"Vie et mort de Katie Olson" ou l'art littéraire de la laideur

« Mon sexe me démange. J'ai le poil dru, un peu collé à l'entrée de la vulve. J'y passe souvent le doigt, pour sentir mon odeur. Ça me rassure. Mon sexe ne me sert qu'à uriner. Hormis mon père, personne ne l'a jamais visité. Lui s'est régalé. »

Entre le Pretextat Tach d'Amélie Nothomb (1) et Les Chants de Maldoror de Lautréamont, un court récit qui pousse à l'écœurement le lecteur attentif et dans l'impossibilité de repousser ce bref mais étonnant texte s'impose comme trace résiduel du fait littéraire. Cette brève Vie et mort de Katie Olson de James Garner est de ces ouvrages qui n'entrent pas aisément mais qui ne sortent plus.

Katie Olson est donc en prison, attendant d'être conduite à l'échaffaud, en cellule d'isolement. Pyromane, elle a tué une famille, involontairement, purifiant la nature par le feu alors que ces gens était en camping, l'accident. Mais le feu est la force nécessaire à l'accomplissement pour elle de son acte purificateur, il sourd d'elle, lui brûle les doigts. Le reste, d'ailleurs, n'est que crasse et abandon de soi, que volonté opinîatre d'enfermer sous les couches de vêtements ou de crasse les partie réelles de son corps — sauf les yeux, qui transpercent — et de se protéger. Se protéger de vivre dans le souvenir de son unique amant, son père, quand elle avait quatorze ans… Se protéger des contingences et des marques même de la vie. Elle n'a rien a perdre, n'ayant rien reçu, sauf un ours en peluche, par sa mère, qui ne pouvait le lui refuser et se taire sur les assauts du père.
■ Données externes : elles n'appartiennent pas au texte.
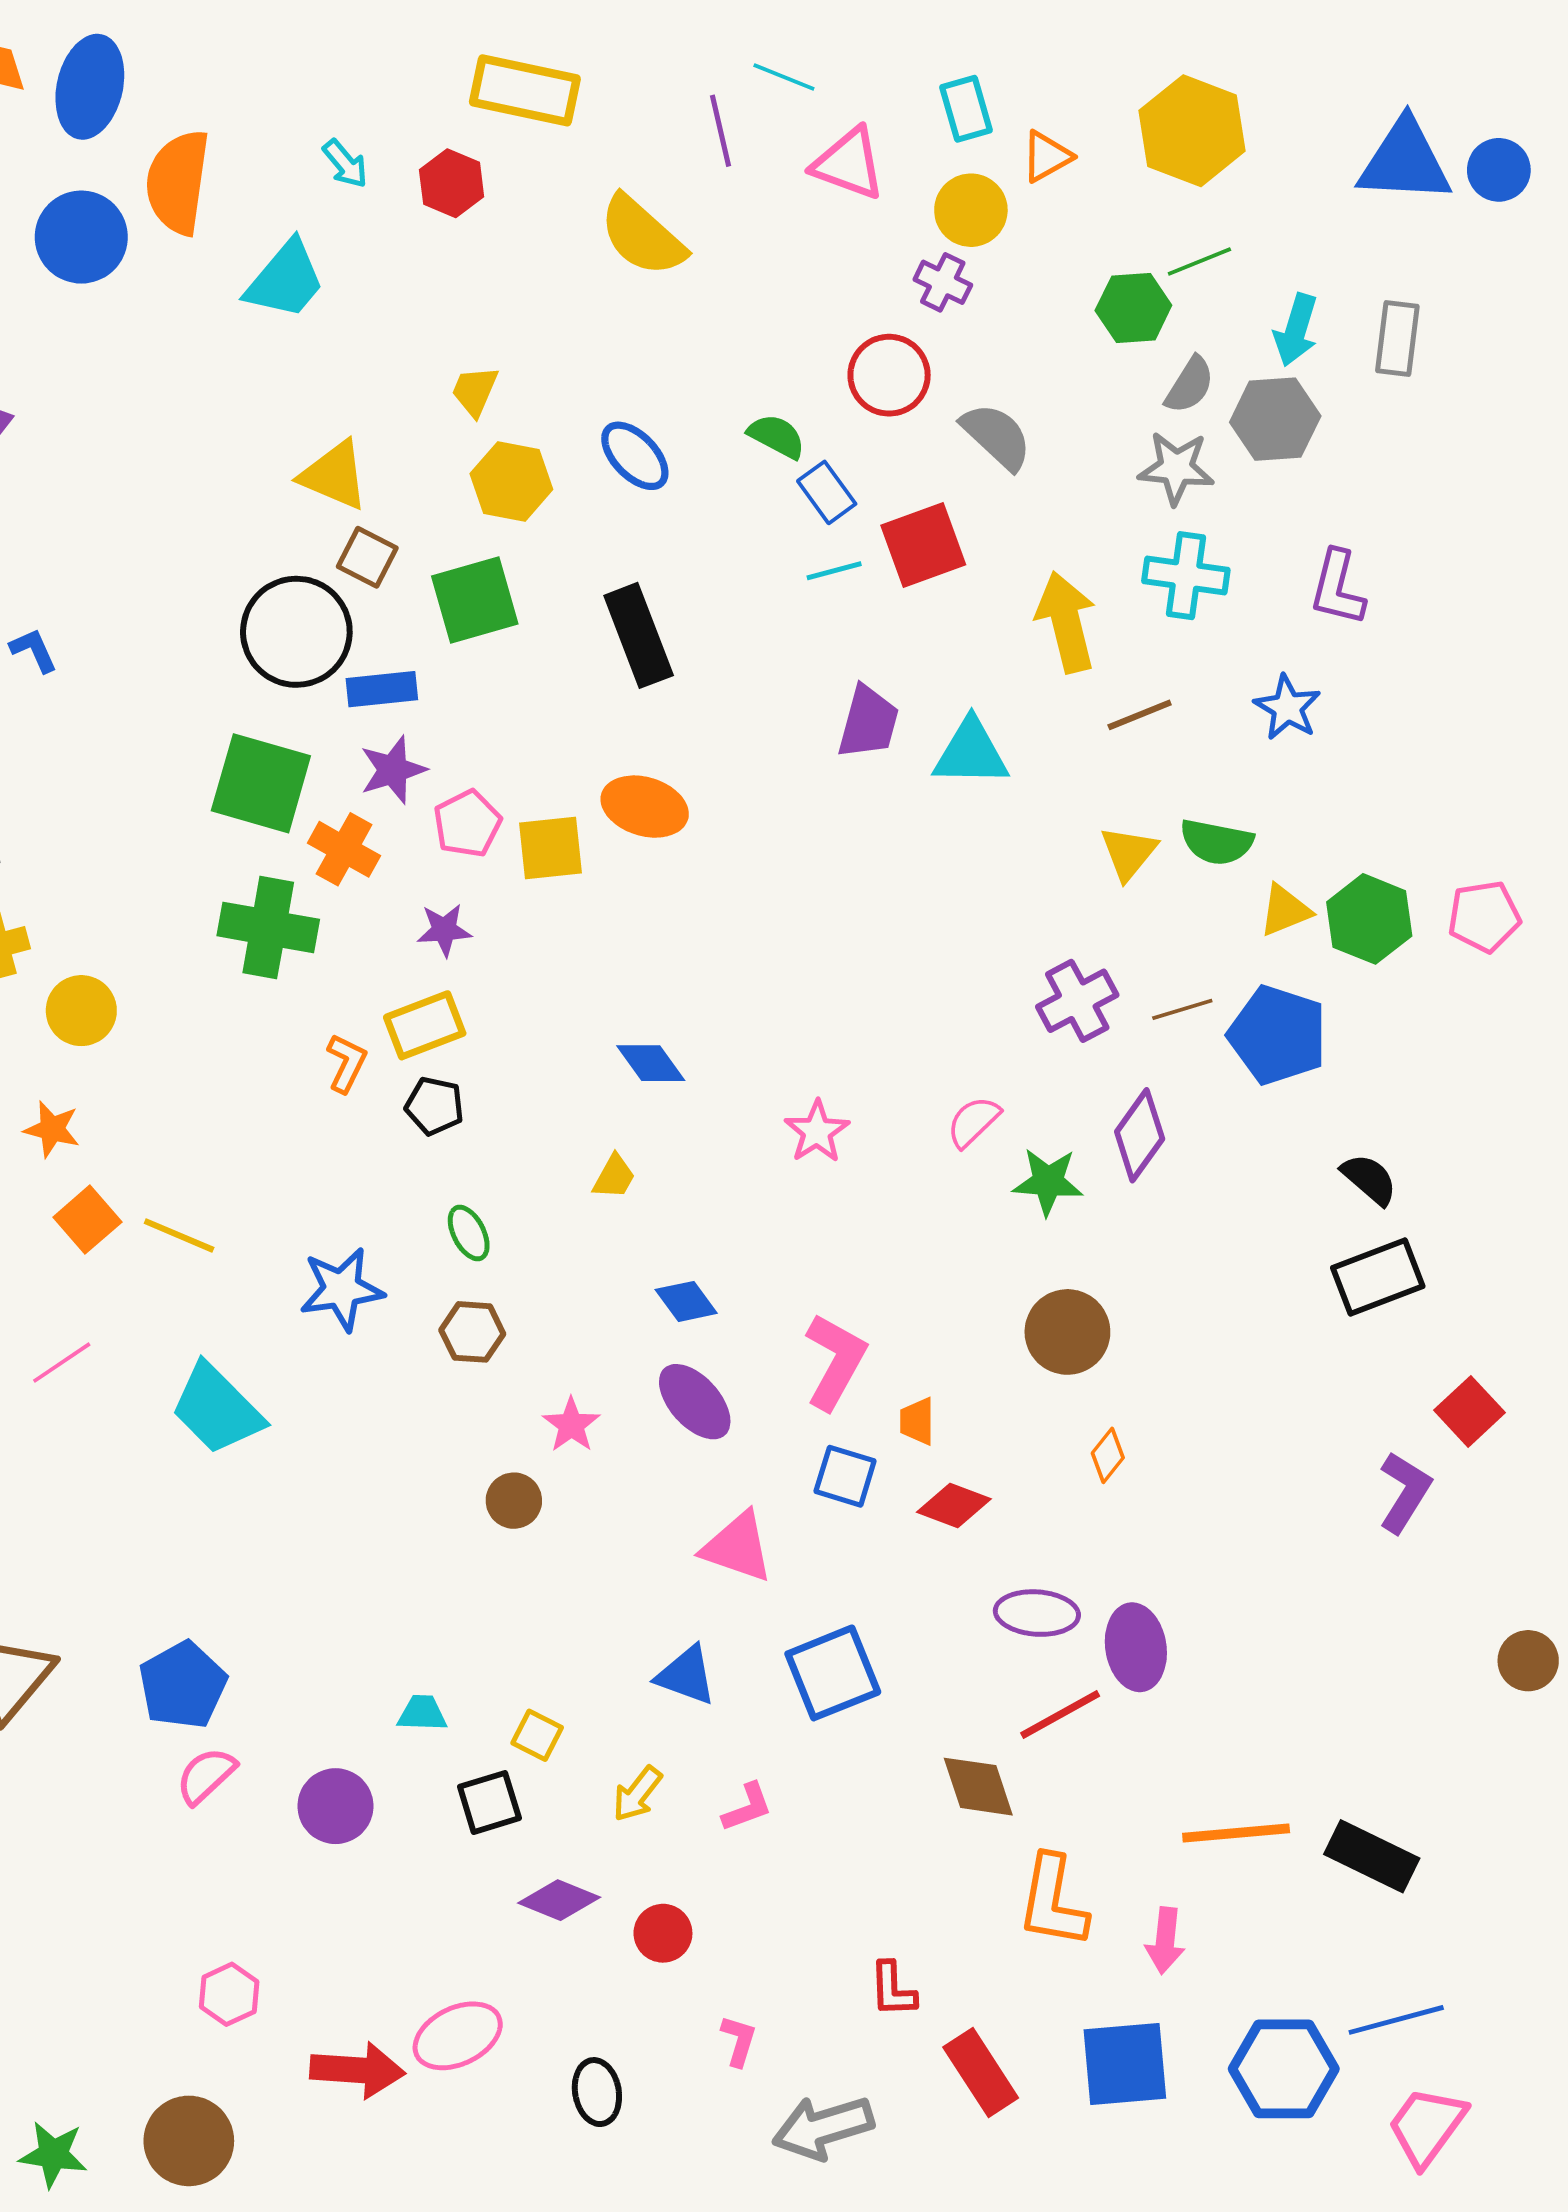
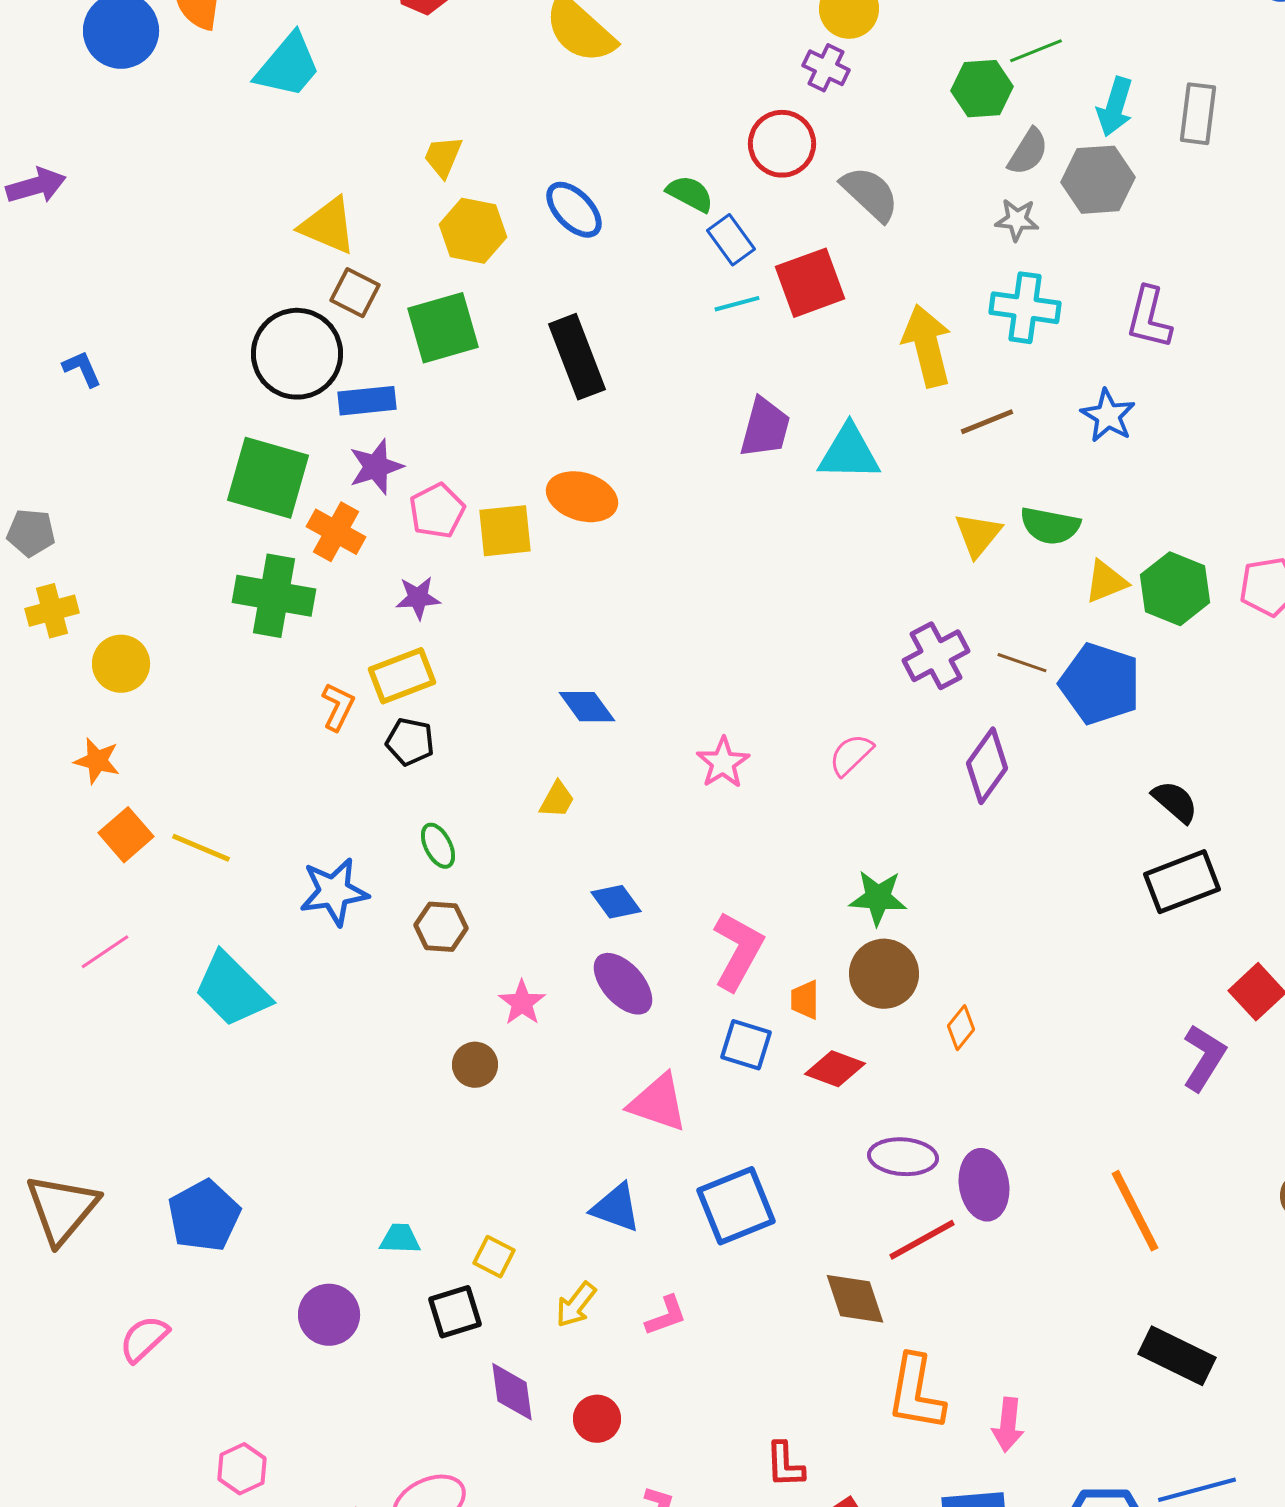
gray star: (1176, 468) -> (1017, 220), size x0.7
brown line: (1182, 1009) -> (1022, 663), turned 36
green star: (1048, 1182) -> (878, 898), moved
brown circle: (1067, 1332) -> (884, 974), moved
pink semicircle: (206, 1776) -> (144, 1339), moved
orange line: (1236, 1833) -> (1135, 1211), moved, turned 68
purple diamond: (559, 1900) -> (512, 1392), turned 60

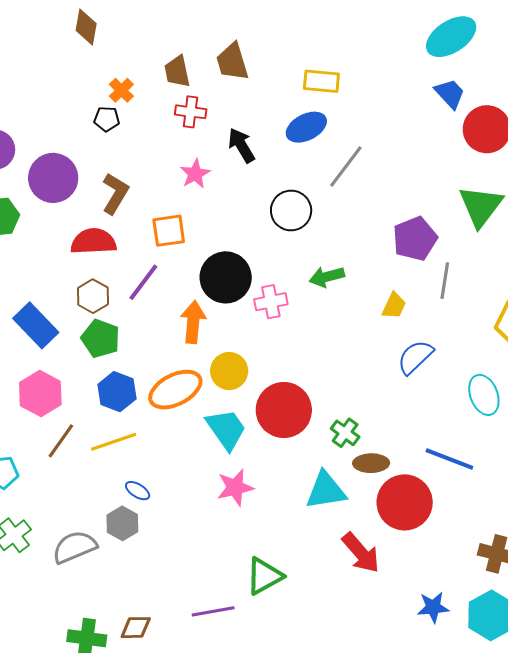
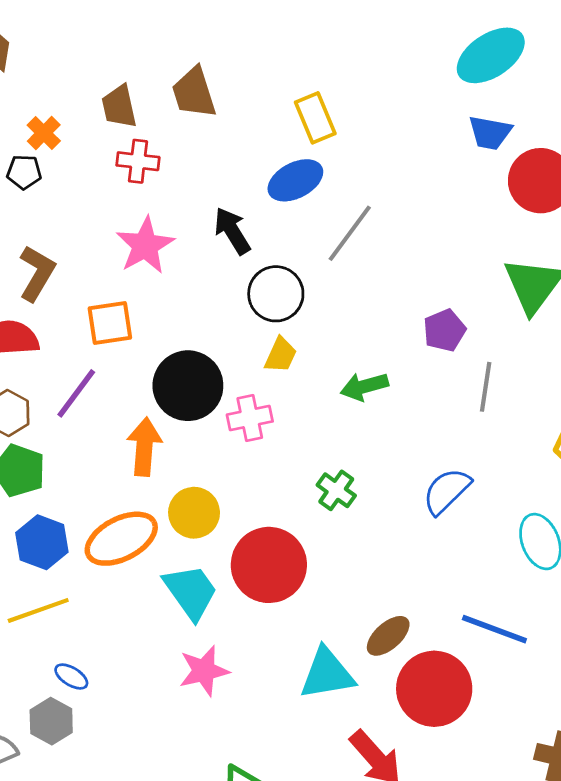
yellow rectangle: (321, 81) -> (315, 118), turned 63
blue trapezoid: (450, 94) -> (490, 133), turned 144
black arrow: (241, 145) -> (232, 231), moved
pink star: (195, 174) -> (145, 245), size x1.4
purple pentagon: (415, 239) -> (444, 330), size x0.7
green arrow: (327, 277) -> (364, 386), moved
yellow trapezoid: (394, 306) -> (281, 355), moved
green cross: (345, 433) -> (336, 490), moved
brown ellipse: (371, 463) -> (388, 636), turned -40

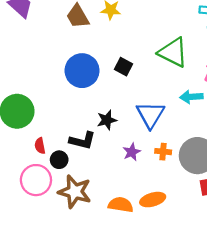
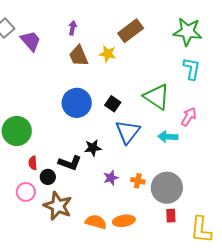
blue triangle: (150, 115) -> (128, 132), moved
pink circle: (36, 180) -> (26, 192), size x0.7

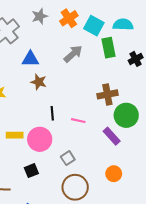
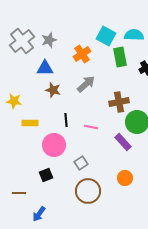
gray star: (40, 16) -> (49, 40), moved
orange cross: (69, 18) -> (82, 54), moved
gray arrow: (73, 54) -> (86, 84), moved
yellow rectangle: (15, 135) -> (30, 123), moved

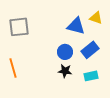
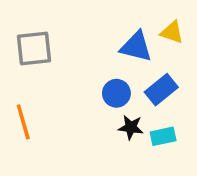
black star: (65, 71) -> (131, 127), moved

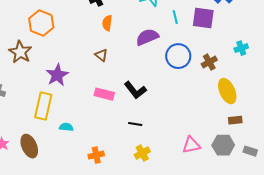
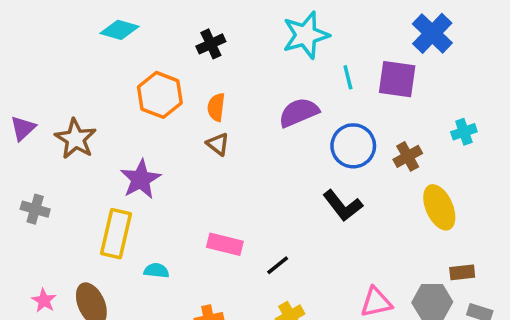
orange hexagon: (41, 23) -> (160, 95), moved
orange semicircle: (107, 23) -> (216, 107), moved
black L-shape: (135, 90) -> (343, 206), moved
pink rectangle: (104, 94) -> (225, 244), moved
brown rectangle: (235, 120) -> (462, 272), moved
black line: (135, 124) -> (278, 265), turned -48

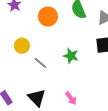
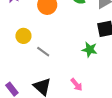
green star: (71, 56) -> (90, 50), moved

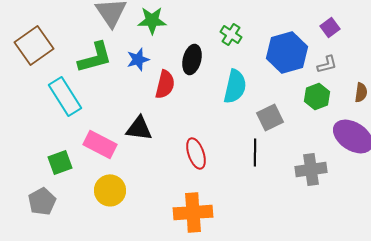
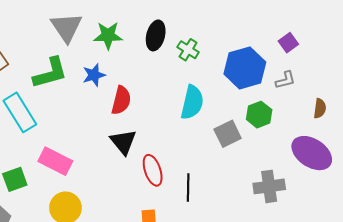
black ellipse: (192, 59) -> (156, 35), moved
green hexagon: (317, 96) -> (259, 115), moved
black triangle: (139, 128) -> (123, 142), moved, turned 44
black line: (255, 152) -> (188, 187), moved

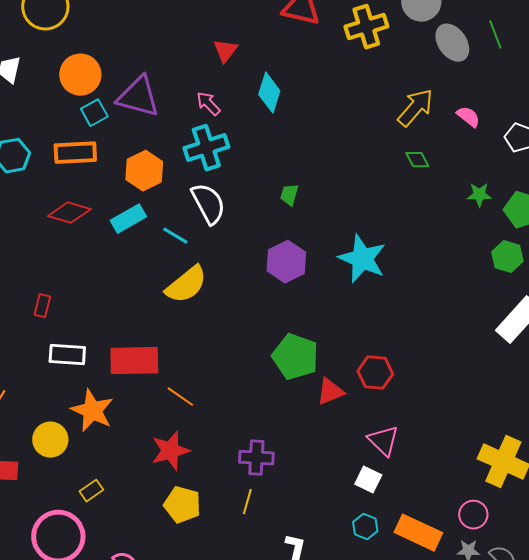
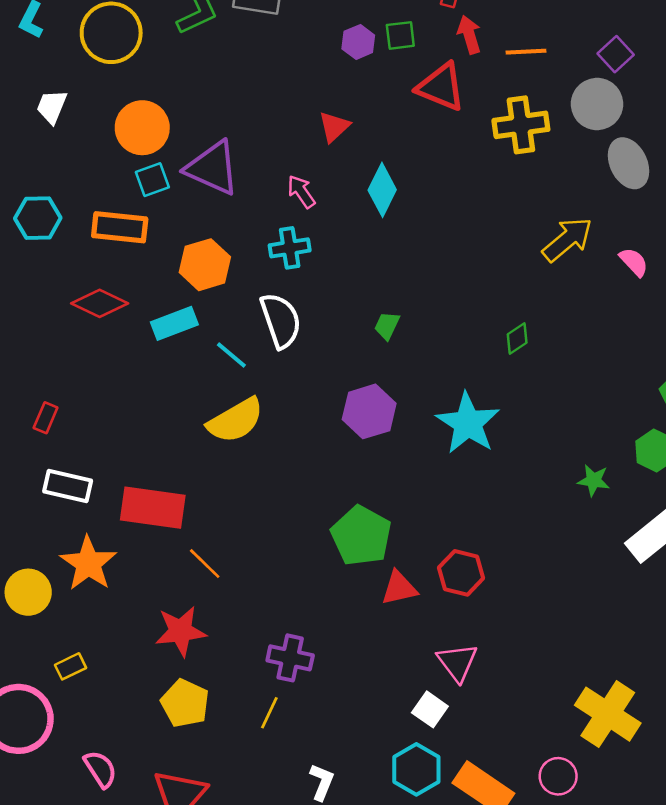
cyan cross: (206, 148) -> (290, 248), size x0.7
green diamond: (417, 160) -> (517, 339), moved, turned 75
green star: (479, 195) -> (594, 480), moved
cyan hexagon: (365, 527) -> (416, 769), size x1.5

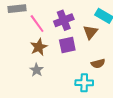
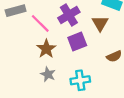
cyan cross: (84, 83) -> (80, 80), moved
Mais l'ours est interdit de prison, elle mourra sans son seul réconfort ! 

Malgré tout cela, les disgraces, Katie Olson montre une vie presque onirique et pourtant qui se justifie plus que beaucoup d'autres. Elle n'a rien de superflue, juste du vivant, matière inerte mais agissante qui répond à la seule nécessité de perdurer. Et en cela atteint à une dignité rare.

« Je suis une momie entourée de bandelettes puantes. Personne ne peut m'atteindre. Je peux crever qui je veux. Car je suis déjà morte. En sursis. Morte vivante. Katie-Momie. Mon langage c'est le feu. Ma protection c'est la crasse. Je suis sale. Je suis libre. »

Esthétique de la laideur et de la surcharge écœurante, Vie et mort de Katie Olson impose un rythme fait de silences d'écriture et de silences de lecture, tant et si bien qu'à la fin ce n'est qu'étonnement et regret qu'il fut si court, ce très beau texte, ce très bel art littéraire à la laideur d'être encore, de survivre à la vie même. 

Loïc Di Stefano

(1) Qu'on ne m'y reprenne plus, mais Hygiène de l'assasin est sans doute le meilleur (le seul bon ?) roman de la belge prolifique et dont, depuis, rien.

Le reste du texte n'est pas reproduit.